Homebuyers Choosing Lower Prices Over Shorter Commutes
New York, NY, July 21, 2021-Homebuyers during the pandemic have been willing to take on long commutes in exchange for lower prices, reports the Wall Street Journal.
“In some of the nation’s most expensive metro areas, home prices rose faster in areas with longer morning commutes to business districts compared with neighborhoods with short commutes, according to an analysis from Zillow Group Inc.
“That is a reversal from prior years, when home prices in those metro areas accelerated faster in neighborhoods close to job centers.
“Analysts say the change reflects that commute length has declined in importance for homebuyers, as many workers expect to travel to their offices less often going forward.

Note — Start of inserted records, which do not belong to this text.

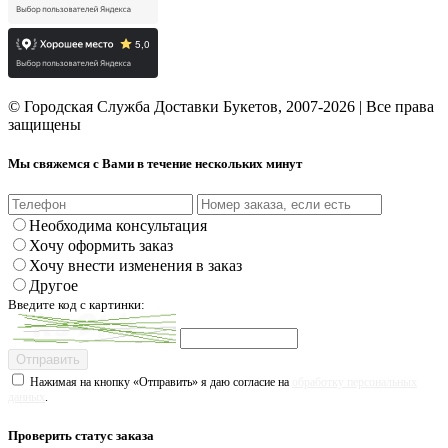
© Городская Служба Доставки Букетов, 2007-2026 | Все права
защищены
Мы свяжемся с Вами в течение нескольких минут
Необходима консультация
Хочу оформить заказ
Хочу внести изменения в заказ
Другое
Введите код с картинки:
Отправить
Нажимая на кнопку «Отправить» я даю согласие на
обработку персональных
данных
.
Проверить статус заказа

At the same time, rapidly rising prices have made affordability a bigger concern for many buyers.
“‘It’s been a big change,’ said Ed Pinto, director of the AEI Housing Center at the American Enterprise Institute, who expects the shift in home-buyer demand to be long-lasting. ‘There’s a huge group of people who can work from home, and they’ll continue to work from home when things go back to…normal.’
“In the Boston metro area, for example, the Zillow analysis shows that neighborhoods within a 10- or 20-minute commute of a job center posted the fastest home-price growth in the metro area during the two-year periods ended in May in 2013, 2015, 2017 and 2019.
“But in the two-year period ended in May 2021, home values in neighborhoods with a 70-minute commute rose 30.2%, strongly outpacing a 9.2% price gain for 20-minute-commute areas and a price decline of 2.5% for neighborhoods within 10 minutes of a job center.
“Neighborhoods with commutes to job centers of 50 minutes or longer also posted the strongest price growth in the two-year period ended in May 2021 in New York City, San Francisco, Los Angeles, Washington, D.C., and Seattle, according to the Zillow analysis.
“In all of these higher-cost metro areas, neighborhoods with longer commutes had lower median home prices than neighborhoods close to job centers.”